▸ **Your goal**:
Line filter on the word "letzten": copy each matching line from the entries.

▸ **Data for analysis**:
+-------+

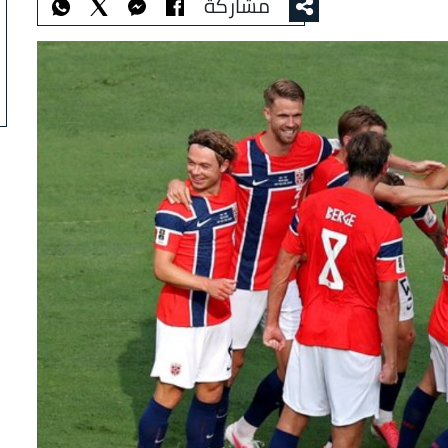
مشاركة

+-------+

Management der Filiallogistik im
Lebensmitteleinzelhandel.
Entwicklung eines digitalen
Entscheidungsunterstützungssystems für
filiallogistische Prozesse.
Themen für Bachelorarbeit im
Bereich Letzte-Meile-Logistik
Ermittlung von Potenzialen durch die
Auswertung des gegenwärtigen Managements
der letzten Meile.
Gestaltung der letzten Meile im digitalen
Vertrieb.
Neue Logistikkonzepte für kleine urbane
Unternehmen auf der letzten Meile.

+-------+

▸ **Result of the task**:
der letzten Meile.
Gestaltung der letzten Meile im digitalen
Unternehmen auf der letzten Meile.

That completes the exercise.